Sep 24 2010   1:21PM GMT

Facebook is the Latest Organization to Get Tripped Up By Change



Posted by: Guest Author
Networking

Today’s guest post brought to us by Matt Gowarty.

Facebook going down for a few hours may have caused a spike in employee productivity.

But the culprit in this event shines a bright light on the biggest problem for IT teams worldwide—change. A Facebook blog post references “Today we made a change to the persistent copy of a configuration value that was interpreted as invalid” which caused the performance impact for over 2.5 hours.

When dealing with network change and configurations, organizations must be more proactive in the testing, validating and monitoring the ongoing status of both the critical network infrastructure (routers, switches, firewalls, etc.) as well as the Web services (applications, databases and servers). In fact, analyst reports show approximately 2/3rds of network performance issues are tied to change.

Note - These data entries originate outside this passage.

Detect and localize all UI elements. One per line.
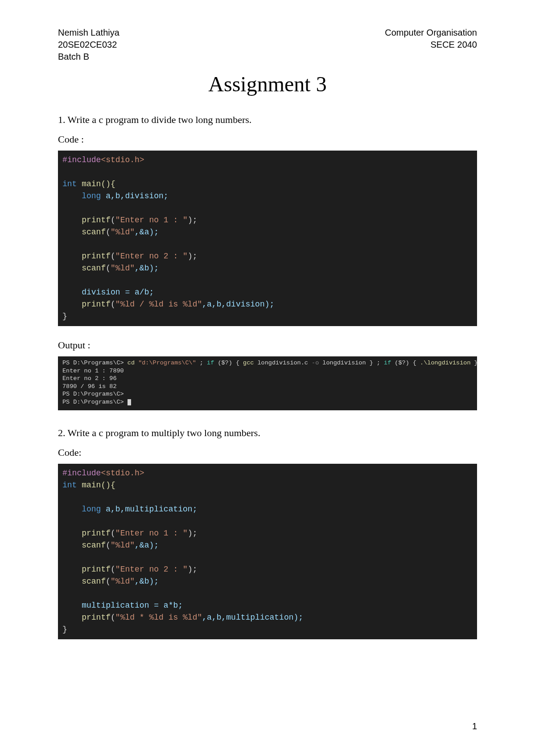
q2-code-block: #include<stdio.h> int main(){ long a,b,m… [58, 464, 477, 639]
code-token: printf [62, 613, 111, 622]
code-token: multiplication = a*b; [62, 601, 183, 610]
code-token: "%ld" [111, 541, 135, 550]
term-token: ; [196, 360, 207, 366]
code-token: printf [62, 529, 111, 538]
page-header: Nemish Lathiya 20SE02CE032 Batch B Compu… [58, 27, 477, 63]
code-token: main(){ [77, 481, 115, 490]
student-batch: Batch B [58, 51, 119, 63]
code-token: "Enter no 1 : " [115, 216, 188, 225]
term-token: longdivision } ; [319, 360, 384, 366]
code-token: ); [188, 252, 198, 261]
code-token: "%ld * %ld is %ld" [115, 613, 202, 622]
code-token: scanf [62, 264, 106, 273]
term-token: if [207, 360, 214, 366]
term-token: ($?) { [214, 360, 243, 366]
term-token: ($?) { [391, 360, 420, 366]
term-line: PS D:\Programs\C> [62, 399, 128, 405]
code-token: ); [188, 565, 198, 574]
code-token: printf [62, 300, 111, 309]
code-token: int [62, 481, 77, 490]
code-token: ,a,b,division); [202, 300, 274, 309]
term-line: Enter no 2 : 96 [62, 375, 117, 382]
question-1-prompt: 1. Write a c program to divide two long … [58, 114, 477, 126]
code-token: "Enter no 1 : " [115, 529, 188, 538]
code-token: "Enter no 2 : " [115, 252, 188, 261]
term-token: "d:\Programs\C\" [138, 360, 196, 366]
term-token: gcc [243, 360, 254, 366]
code-token: ,&b); [135, 577, 159, 586]
code-token: #include [62, 155, 101, 164]
course-name: Computer Organisation [385, 27, 477, 39]
code-token: ,&b); [135, 264, 159, 273]
term-token: } [471, 360, 477, 366]
code-token: division = a/b; [62, 288, 154, 297]
code-token: "Enter no 2 : " [115, 565, 188, 574]
code-token: ); [188, 216, 198, 225]
term-token: cd [128, 360, 138, 366]
code-token: "%ld" [111, 264, 135, 273]
code-token: ( [111, 565, 115, 574]
code-token: long [62, 192, 101, 200]
term-token: if [384, 360, 391, 366]
term-token: PS D:\Programs\C> [62, 360, 128, 366]
code-token: scanf [62, 541, 106, 550]
student-id: 20SE02CE032 [58, 39, 119, 51]
term-line: PS D:\Programs\C> [62, 391, 124, 397]
page-title: Assignment 3 [58, 72, 477, 96]
code-token: ,a,b,multiplication); [202, 613, 303, 622]
code-token: scanf [62, 228, 106, 237]
header-left: Nemish Lathiya 20SE02CE032 Batch B [58, 27, 119, 63]
code-token: ( [111, 613, 115, 622]
term-line: 7890 / 96 is 82 [62, 383, 117, 390]
code-token: ( [106, 541, 111, 550]
header-right: Computer Organisation SECE 2040 [385, 27, 477, 63]
code-token: ( [111, 216, 115, 225]
code-token: #include [62, 469, 101, 478]
q1-code-block: #include<stdio.h> int main(){ long a,b,d… [58, 151, 477, 326]
cursor-icon [128, 399, 131, 405]
code-token: main(){ [77, 180, 115, 188]
code-token: ( [106, 577, 111, 586]
term-line: Enter no 1 : 7890 [62, 368, 124, 374]
code-token: ( [111, 252, 115, 261]
code-token: ( [111, 529, 115, 538]
term-token: -o [312, 360, 319, 366]
code-token: "%ld" [111, 577, 135, 586]
q2-code-label: Code: [58, 447, 477, 458]
term-token: .\longdivision [420, 360, 470, 366]
code-token: <stdio.h> [101, 155, 144, 164]
course-code: SECE 2040 [385, 39, 477, 51]
term-token: longdivision.c [254, 360, 312, 366]
code-token: ,&a); [135, 228, 159, 237]
q1-code-label: Code : [58, 134, 477, 145]
code-token: scanf [62, 577, 106, 586]
code-token: ( [111, 300, 115, 309]
code-token: ( [106, 264, 111, 273]
page-number: 1 [472, 721, 477, 731]
code-token: int [62, 180, 77, 188]
code-token: "%ld / %ld is %ld" [115, 300, 202, 309]
student-name: Nemish Lathiya [58, 27, 119, 39]
code-token: ,&a); [135, 541, 159, 550]
code-token: "%ld" [111, 228, 135, 237]
code-token: <stdio.h> [101, 469, 144, 478]
code-token: } [62, 312, 67, 321]
code-token: printf [62, 216, 111, 225]
code-token: printf [62, 252, 111, 261]
q1-output-label: Output : [58, 339, 477, 351]
code-token: } [62, 625, 67, 634]
code-token: ); [188, 529, 198, 538]
code-token: printf [62, 565, 111, 574]
code-token: ( [106, 228, 111, 237]
code-token: a,b,division; [101, 192, 168, 200]
q1-terminal-block: PS D:\Programs\C> cd "d:\Programs\C\" ; … [58, 356, 477, 410]
code-token: long [62, 505, 101, 514]
code-token: a,b,multiplication; [101, 505, 197, 514]
question-2-prompt: 2. Write a c program to multiply two lon… [58, 427, 477, 439]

Too often, organizations spend the majority of time and resources focusing on the “outside attack” or employees with malicious intent to harm the organization. The Facebook example highlights by far the biggest issue for enterprises worldwide—a change made with the best intentions can often yield unintended and damaging consequences. For most IT organizations, simple changes are often the hardest to find and troubleshoot. Even with some of the most advanced network and application development capabilities and IT staff, the entire Facebook community was brought to its knees for more than two hours.

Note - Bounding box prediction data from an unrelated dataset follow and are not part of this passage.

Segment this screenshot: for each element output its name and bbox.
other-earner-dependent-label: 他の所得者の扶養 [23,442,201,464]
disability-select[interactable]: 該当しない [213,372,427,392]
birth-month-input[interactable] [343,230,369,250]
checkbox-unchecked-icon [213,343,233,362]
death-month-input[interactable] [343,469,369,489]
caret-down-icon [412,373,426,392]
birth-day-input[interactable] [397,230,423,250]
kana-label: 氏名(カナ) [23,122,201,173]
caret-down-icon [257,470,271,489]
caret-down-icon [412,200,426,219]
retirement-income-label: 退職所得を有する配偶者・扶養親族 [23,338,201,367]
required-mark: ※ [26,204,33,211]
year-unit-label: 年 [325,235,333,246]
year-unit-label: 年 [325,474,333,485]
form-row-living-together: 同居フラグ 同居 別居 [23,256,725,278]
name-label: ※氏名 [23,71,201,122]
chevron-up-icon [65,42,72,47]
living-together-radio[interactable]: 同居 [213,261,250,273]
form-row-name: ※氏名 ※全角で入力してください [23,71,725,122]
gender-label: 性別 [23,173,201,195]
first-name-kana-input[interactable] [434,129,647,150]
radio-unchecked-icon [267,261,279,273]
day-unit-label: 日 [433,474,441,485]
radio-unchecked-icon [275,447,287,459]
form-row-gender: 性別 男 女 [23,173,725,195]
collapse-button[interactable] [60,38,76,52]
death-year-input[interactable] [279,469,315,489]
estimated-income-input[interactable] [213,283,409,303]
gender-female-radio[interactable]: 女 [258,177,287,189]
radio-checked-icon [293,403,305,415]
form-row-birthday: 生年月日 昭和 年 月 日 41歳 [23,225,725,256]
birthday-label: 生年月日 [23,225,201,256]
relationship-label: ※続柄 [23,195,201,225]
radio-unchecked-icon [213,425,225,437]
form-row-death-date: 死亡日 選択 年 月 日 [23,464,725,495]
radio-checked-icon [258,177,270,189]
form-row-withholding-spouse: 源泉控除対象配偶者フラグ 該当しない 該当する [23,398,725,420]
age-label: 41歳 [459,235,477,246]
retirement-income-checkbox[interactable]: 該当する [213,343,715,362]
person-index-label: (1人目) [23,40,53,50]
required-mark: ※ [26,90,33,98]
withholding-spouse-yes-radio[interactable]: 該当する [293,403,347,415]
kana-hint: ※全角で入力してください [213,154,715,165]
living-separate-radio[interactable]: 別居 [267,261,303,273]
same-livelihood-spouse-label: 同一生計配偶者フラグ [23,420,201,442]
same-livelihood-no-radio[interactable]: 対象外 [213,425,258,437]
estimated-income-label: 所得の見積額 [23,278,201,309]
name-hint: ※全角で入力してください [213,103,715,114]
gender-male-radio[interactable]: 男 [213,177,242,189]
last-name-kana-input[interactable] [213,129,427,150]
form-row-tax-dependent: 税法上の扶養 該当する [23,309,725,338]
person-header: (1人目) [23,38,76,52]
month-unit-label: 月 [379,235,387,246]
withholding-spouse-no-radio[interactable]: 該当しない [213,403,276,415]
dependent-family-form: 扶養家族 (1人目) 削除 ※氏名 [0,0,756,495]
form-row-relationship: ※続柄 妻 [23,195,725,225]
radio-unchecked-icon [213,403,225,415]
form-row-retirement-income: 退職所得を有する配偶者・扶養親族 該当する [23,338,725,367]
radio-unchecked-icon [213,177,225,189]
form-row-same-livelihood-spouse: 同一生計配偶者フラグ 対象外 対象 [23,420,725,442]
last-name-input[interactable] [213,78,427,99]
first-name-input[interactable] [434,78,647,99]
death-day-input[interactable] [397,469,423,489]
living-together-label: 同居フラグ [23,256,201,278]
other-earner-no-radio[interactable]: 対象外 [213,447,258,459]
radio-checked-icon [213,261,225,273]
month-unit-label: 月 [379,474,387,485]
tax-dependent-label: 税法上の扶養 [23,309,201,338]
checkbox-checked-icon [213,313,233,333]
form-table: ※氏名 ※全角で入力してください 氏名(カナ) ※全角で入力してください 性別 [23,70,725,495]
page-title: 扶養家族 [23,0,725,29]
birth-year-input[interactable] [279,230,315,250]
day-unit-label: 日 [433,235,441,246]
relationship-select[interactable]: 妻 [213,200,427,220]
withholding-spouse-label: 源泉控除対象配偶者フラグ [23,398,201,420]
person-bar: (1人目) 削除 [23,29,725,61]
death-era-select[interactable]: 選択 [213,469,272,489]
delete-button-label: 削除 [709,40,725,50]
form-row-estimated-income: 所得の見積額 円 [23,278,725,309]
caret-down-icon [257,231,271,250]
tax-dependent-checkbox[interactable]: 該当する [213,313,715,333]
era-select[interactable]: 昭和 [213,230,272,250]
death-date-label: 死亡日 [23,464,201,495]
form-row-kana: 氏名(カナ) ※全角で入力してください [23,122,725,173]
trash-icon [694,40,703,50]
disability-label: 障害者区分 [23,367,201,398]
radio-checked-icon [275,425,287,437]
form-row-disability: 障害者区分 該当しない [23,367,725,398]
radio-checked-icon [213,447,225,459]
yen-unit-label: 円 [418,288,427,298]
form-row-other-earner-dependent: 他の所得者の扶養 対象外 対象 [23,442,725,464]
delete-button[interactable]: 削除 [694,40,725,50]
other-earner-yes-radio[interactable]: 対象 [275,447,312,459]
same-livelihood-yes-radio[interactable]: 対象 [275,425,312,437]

Tony Bradley from PCWorld highlighted the impact. “The Facebook outage was caused by implementing a configuration value on the live Web site without proper testing and validation. Had Facebook tested the new configuration value in a lab environment designed to mirror the real-world database cluster, it should have identified the problem with the new configuration value, and the error loop that caused this problem before allowing it to take the entire Facebook site offline.”

While this problem was extremely painful for Facebook and its users, it appears to have been an easy problem to detect because the change caused an immediate problem. The IT staff probably identified the culprit relatively quickly. The lengthy time and effort troubleshooting the issue was due to the extent of the issue. For many organizations, the potential change and configuration errors that lurk in the network for days, weeks or months are the issues that typically cause the biggest headaches for most IT shops.

These issues are the most complex because it takes another event, change or configuration issue to cause enough of a reaction for end-users to experience pain or monitoring tools to trip a threshold. The time and effort to find and solve these problems are exponentially longer because the initial culprit was hiding for days or weeks and it took another event to cause the pain to show up. It’s times like these that force IT and networking teams to spend days or weeks trying the siphon though all of the changes that may have occurred over the past days or weeks to trigger the failing event.

Using Facebook’s issue as the example, how long do you think it would have taken to find the problem if the change occurred last month and was a suboptimal setting that didn’t cause the problem right away? The odds are it would have been much longer than a few hours. I’d estimate it would have taken days or weeks to find the change related issue within the network infrastructure of a company the size of Facebook.

The silver lining—if Facebook should go down again in the next few months and you can’t update your status every few hours, you’ll have more time to fine tune your fantasy football team—oops, I mean work on that critical project for your boss.